Background: Duchenne muscular dystrophy (DMD) is an X-linked muscle disease caused by a complete lack of dystrophin, which stabilizes the plasma membrane of myofibers. The orofacial function is affected in an advanced stage of DMD and this often leads to an eating disorder such as dysphagia. Dysphagia is caused by multiple etiologies including decreased mastication and swallowing. Therefore, preventing the functional declines of mastication and swallowing in DMD is important to improve the patient's quality of life. In the present study, using a rat model of DMD we generated previously, we performed analyses on the masseter and tongue muscles, both are required for proper eating function.

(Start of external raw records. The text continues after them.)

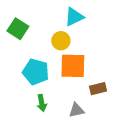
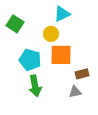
green arrow: (42, 103) -> (35, 86), size x1.5
gray triangle: (76, 110) -> (75, 92), moved

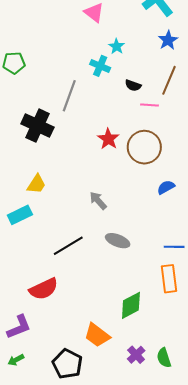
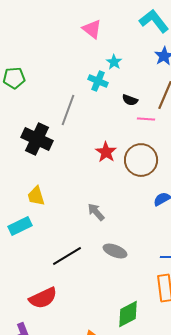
yellow trapezoid: (36, 184) -> (36, 196), turned 130

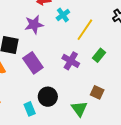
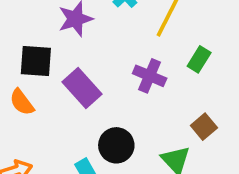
brown square: (97, 92) -> (204, 127), turned 32

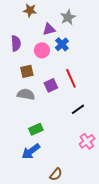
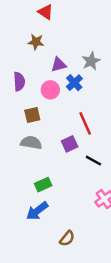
gray star: (68, 17) -> (91, 61), moved
purple square: (51, 85) -> (70, 144), moved
black line: (78, 109) -> (93, 161), turned 64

Methods: Age-related changes of the masseter and tongue muscle of DMD rats were analyzed morphometrically, histologically, and immunohistochemically. Also, transcription of cellular senescent markers, and utrophin (Utrn), a functional analog of dystrophin, was examined.

Results: The masseter muscle of DMD rats showed progressive dystrophic changes as observed in their hindlimb muscle, accompanied by increased transcription of p16 and p19. On the other hand, the tongue of DMD rats showed macroglossia due to hypertrophy of myofibers with less dystrophic changes. Proliferative activity was preserved in the satellite cells from the tongue muscle but was perturbed severely in those from the masseter muscle. While Utrn transcription was increased in the masseter muscle of DMD rats compared to WT rats, probably due to a compensatory mechanism, its level in the tongue muscle was comparable between WT and DMD rats and was similar to that in the masseter muscle of DMD rats.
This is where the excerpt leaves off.